Considering the size of the attack not only literally but the impact it had on the hearts of Americans, specifically New Yorkers, I am proud to be a part of this nation. While it is easy to bludgeon politicians and say that they could have handled it better or differently, to say that someone might have foreseen this and prevented it, and to judge those conspiracy theorist, I urge you to spend today, or what's left of today, simply to honor the victims and those who survived them. I can think of a million ways to personify them.

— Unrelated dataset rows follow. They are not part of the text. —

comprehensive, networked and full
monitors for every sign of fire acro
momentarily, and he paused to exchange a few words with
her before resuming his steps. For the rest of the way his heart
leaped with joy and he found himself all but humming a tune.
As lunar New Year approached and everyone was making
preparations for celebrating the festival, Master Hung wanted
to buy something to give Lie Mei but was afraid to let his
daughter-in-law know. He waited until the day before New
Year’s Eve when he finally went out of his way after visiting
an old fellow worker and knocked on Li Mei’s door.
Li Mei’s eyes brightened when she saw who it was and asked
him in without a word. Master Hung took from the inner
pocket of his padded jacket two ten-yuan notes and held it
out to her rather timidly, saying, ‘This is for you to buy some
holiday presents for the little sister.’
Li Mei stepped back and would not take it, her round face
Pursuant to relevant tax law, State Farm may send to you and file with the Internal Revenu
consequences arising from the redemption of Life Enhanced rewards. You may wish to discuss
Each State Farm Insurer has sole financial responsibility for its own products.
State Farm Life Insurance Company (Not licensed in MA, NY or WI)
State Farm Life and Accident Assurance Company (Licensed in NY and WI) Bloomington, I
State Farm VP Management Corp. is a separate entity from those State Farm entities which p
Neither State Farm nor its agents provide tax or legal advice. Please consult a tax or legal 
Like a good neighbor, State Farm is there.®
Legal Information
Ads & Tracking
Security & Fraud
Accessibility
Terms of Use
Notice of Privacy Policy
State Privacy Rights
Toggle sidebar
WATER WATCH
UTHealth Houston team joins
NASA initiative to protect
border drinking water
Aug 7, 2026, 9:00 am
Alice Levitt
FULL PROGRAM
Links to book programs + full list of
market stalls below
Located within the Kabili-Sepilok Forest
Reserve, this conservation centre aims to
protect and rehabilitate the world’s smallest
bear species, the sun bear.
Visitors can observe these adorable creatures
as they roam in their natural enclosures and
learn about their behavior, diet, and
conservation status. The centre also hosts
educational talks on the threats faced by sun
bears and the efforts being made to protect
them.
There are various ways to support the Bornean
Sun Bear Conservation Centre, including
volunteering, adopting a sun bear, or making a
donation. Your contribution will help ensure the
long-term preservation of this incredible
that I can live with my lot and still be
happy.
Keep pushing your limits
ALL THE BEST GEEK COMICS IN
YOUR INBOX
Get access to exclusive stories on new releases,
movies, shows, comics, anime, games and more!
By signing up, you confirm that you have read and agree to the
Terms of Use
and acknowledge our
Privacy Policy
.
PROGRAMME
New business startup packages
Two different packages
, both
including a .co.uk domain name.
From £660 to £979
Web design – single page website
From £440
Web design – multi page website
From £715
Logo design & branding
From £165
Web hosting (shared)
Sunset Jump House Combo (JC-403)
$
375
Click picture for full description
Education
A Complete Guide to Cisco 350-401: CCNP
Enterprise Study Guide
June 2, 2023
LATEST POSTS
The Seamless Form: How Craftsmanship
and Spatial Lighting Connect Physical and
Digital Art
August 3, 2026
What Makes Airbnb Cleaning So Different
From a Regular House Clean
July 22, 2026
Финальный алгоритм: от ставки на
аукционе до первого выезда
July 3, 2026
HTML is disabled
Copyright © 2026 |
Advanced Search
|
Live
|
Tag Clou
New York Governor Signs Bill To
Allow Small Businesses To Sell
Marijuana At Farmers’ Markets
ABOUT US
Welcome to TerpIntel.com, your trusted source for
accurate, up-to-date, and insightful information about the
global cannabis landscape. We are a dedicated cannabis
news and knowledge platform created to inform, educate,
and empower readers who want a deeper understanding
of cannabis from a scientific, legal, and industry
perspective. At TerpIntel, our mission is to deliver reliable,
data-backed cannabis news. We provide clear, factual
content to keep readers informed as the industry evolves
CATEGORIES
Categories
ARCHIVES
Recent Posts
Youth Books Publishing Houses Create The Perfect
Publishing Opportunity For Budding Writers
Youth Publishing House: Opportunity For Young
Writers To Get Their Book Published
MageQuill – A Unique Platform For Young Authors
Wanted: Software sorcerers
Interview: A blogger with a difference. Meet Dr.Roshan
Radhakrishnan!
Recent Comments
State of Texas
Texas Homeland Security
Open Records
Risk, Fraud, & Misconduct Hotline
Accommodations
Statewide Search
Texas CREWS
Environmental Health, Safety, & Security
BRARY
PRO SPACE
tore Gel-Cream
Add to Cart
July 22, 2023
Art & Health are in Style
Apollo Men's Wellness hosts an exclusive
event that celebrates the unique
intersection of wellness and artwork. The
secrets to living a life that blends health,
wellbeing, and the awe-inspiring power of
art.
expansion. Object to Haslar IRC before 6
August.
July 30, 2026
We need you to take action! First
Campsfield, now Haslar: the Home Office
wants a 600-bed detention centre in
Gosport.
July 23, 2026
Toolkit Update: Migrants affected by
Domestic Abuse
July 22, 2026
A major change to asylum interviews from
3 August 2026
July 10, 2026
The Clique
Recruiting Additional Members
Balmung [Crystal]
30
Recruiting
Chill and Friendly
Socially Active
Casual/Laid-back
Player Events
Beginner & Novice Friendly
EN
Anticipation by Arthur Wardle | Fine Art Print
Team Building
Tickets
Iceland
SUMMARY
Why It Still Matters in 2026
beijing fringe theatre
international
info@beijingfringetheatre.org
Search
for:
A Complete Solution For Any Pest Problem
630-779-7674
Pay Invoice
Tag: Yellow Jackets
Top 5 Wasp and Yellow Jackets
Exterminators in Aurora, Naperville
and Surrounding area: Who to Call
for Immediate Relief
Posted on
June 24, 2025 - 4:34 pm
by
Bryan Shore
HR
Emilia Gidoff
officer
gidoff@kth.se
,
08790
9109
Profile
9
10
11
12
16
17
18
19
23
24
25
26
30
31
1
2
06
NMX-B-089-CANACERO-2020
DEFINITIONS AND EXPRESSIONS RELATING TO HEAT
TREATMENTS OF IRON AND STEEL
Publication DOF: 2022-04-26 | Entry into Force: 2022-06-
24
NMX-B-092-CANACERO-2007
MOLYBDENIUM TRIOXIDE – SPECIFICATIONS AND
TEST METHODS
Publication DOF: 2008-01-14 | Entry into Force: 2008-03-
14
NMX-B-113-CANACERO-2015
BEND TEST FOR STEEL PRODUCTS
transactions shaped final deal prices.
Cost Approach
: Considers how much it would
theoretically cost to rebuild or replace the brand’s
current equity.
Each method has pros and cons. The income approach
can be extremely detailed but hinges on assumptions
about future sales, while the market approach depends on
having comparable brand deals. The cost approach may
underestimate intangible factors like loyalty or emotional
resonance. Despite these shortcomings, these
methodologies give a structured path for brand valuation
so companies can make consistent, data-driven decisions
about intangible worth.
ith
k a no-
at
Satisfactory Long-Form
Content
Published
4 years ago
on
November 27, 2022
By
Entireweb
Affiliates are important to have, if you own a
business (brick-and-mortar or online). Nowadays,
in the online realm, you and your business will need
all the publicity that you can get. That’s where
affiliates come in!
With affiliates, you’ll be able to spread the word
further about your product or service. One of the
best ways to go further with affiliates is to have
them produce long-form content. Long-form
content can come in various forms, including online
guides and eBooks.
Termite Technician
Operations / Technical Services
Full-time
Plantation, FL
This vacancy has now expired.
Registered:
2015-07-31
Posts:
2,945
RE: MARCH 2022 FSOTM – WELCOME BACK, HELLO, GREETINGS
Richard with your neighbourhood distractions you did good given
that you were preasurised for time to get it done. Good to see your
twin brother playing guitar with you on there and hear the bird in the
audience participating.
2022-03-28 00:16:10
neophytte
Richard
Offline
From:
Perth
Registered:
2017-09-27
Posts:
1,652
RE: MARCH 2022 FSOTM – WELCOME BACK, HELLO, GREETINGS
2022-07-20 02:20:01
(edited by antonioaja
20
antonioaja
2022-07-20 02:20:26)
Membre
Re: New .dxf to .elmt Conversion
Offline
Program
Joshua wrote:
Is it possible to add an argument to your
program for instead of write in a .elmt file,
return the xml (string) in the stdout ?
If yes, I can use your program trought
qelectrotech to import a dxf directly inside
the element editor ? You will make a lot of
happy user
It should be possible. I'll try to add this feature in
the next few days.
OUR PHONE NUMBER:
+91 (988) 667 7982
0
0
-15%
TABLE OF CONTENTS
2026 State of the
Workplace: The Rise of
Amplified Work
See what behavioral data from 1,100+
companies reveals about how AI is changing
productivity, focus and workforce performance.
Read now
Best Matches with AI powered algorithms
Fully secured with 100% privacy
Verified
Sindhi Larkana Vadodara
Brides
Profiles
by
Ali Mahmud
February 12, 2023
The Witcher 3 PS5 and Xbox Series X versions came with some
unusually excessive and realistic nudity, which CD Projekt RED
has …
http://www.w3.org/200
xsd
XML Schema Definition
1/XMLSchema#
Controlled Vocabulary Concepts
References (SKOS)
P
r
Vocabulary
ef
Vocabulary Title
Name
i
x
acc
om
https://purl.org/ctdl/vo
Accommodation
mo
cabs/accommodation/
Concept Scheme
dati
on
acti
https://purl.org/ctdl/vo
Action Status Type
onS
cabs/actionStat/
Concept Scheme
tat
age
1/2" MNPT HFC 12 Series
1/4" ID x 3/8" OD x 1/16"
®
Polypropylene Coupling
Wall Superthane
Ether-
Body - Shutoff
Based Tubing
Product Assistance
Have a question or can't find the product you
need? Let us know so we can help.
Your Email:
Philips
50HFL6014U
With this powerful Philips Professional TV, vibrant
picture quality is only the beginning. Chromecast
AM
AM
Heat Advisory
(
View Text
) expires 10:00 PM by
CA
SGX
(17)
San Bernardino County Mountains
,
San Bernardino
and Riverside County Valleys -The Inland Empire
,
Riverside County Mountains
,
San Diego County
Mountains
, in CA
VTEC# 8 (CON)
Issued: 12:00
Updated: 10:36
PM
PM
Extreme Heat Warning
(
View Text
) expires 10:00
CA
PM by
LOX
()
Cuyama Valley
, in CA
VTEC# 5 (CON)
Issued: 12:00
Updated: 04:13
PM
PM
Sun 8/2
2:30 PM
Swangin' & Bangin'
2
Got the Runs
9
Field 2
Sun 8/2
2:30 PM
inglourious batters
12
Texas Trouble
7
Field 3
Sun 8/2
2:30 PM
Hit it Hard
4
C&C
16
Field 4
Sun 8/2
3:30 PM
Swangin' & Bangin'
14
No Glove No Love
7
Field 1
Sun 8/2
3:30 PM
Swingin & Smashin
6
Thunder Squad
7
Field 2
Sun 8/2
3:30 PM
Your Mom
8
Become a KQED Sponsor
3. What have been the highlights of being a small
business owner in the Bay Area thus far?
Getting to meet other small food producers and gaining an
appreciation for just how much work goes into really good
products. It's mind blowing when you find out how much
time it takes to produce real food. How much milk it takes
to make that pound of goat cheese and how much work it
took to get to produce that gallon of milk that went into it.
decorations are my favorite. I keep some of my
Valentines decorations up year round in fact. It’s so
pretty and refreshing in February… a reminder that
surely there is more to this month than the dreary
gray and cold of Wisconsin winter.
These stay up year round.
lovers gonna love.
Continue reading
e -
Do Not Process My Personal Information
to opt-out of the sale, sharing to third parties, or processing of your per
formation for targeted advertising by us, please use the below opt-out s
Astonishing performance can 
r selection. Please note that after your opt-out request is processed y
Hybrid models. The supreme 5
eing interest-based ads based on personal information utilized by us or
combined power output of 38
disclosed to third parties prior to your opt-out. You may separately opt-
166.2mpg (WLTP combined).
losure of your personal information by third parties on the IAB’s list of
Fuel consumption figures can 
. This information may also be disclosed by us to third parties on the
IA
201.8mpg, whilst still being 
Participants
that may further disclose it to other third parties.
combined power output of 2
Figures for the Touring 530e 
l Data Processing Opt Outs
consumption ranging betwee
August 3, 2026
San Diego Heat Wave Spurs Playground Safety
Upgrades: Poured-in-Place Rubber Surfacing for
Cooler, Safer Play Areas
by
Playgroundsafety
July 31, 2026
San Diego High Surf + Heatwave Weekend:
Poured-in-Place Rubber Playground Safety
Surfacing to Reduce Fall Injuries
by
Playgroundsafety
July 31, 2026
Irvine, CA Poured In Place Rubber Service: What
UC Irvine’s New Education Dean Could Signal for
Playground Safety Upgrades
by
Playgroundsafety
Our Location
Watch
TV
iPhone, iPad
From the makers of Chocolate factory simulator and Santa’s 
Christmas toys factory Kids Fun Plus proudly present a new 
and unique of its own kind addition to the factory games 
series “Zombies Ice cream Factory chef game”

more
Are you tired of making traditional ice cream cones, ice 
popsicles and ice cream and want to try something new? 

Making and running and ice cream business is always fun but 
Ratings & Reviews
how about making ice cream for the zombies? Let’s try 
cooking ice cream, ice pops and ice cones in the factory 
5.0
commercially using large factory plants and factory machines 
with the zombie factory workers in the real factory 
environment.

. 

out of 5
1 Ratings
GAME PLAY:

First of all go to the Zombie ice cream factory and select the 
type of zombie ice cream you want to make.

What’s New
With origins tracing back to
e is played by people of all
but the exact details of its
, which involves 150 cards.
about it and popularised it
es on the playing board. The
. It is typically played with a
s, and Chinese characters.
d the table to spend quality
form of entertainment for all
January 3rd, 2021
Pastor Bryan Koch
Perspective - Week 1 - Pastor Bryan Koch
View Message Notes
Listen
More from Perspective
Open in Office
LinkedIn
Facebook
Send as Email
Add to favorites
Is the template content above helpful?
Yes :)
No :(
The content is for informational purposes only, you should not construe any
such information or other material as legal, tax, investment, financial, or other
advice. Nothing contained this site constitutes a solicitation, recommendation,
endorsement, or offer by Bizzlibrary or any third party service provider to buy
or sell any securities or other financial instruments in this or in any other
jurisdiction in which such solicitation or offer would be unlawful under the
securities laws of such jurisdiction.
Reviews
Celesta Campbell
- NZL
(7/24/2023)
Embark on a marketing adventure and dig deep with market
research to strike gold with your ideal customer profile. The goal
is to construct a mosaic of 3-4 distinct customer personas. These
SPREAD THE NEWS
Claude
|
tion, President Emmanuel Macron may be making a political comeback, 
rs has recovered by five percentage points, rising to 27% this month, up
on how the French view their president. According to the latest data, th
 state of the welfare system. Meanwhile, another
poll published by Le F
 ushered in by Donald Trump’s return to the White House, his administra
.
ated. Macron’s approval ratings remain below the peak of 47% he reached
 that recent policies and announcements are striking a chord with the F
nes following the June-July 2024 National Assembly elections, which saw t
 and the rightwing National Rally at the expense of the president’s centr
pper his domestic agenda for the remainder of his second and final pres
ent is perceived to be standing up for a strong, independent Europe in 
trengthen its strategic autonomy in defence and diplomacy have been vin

Here are just a few off the top of my head:
Children whose parents were just trying to earn enough money at their desk job for them to go to college one day, mothers whose sons sat scared in the seat of the airplane as they frantically thought of what they might be able to do to help others onboard, for the husbands of the flight attendants who were stabbed mercilessly, for the wives of the Pentagon personnel who thought that a desk job would be safe for their husbands and had to cope with the reality that their special plans for dinner that Tuesday night would not happen, and for anyone else.
Do what you will to commemorate them; those who died, those who are left here without them, those who were badly injured, and to everyone who fought, who cried, who prayed, to those who were directly and indirectly effected by it. Pray for the wellbeing of this country, for our leaders and for the hearts of its citizens as we remember the decade between today and the day that we will NEVER forget.